#### Provided information
○ ○ ○ ○ ○ ○ ○

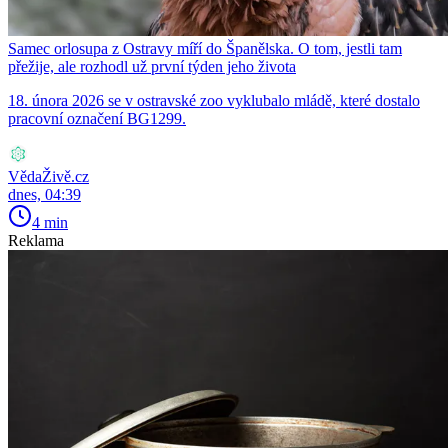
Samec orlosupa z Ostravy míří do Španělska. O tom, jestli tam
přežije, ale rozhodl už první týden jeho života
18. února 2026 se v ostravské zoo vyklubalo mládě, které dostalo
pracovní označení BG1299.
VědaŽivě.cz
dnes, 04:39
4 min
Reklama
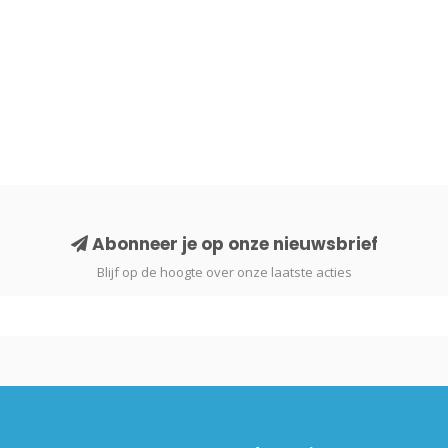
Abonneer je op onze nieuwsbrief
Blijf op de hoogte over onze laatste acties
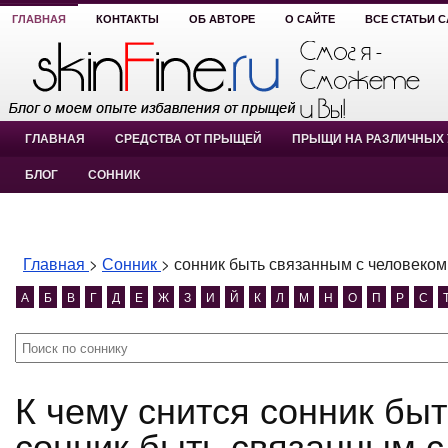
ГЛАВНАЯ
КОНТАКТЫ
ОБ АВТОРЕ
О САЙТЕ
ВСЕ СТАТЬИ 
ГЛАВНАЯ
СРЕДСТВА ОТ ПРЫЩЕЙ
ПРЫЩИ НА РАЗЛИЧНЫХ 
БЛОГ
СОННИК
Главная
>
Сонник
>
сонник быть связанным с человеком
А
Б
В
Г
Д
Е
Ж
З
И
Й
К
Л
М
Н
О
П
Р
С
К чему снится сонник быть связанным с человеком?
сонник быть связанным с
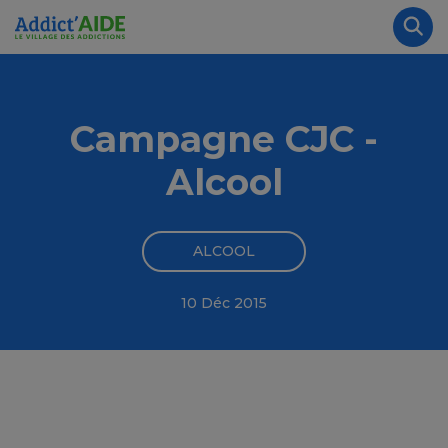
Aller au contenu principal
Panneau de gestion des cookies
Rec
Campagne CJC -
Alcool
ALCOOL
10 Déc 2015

○ ○ ○ ○ ○ ○ ○

#### What the task asks
Quote the data exactly, leaving every image out of the copy.

#### Exercise response
Samec orlosupa z Ostravy míří do Španělska. O tom, jestli tam
přežije, ale rozhodl už první týden jeho života
18. února 2026 se v ostravské zoo vyklubalo mládě, které dostalo
pracovní označení BG1299.
VědaŽivě.cz
dnes, 04:39
4 min
Reklama
Abonneer je op onze nieuwsbrief
Blijf op de hoogte over onze laatste acties
ГЛАВНАЯ
КОНТАКТЫ
ОБ АВТОРЕ
О САЙТЕ
ВСЕ СТАТЬИ 
ГЛАВНАЯ
СРЕДСТВА ОТ ПРЫЩЕЙ
ПРЫЩИ НА РАЗЛИЧНЫХ 
БЛОГ
СОННИК
Главная
>
Сонник
>
сонник быть связанным с человеком
А
Б
В
Г
Д
Е
Ж
З
И
Й
К
Л
М
Н
О
П
Р
С
К чему снится сонник быть связанным с человеком?
сонник быть связанным с
Aller au contenu principal
Panneau de gestion des cookies
Rec
Campagne CJC -
Alcool
ALCOOL
10 Déc 2015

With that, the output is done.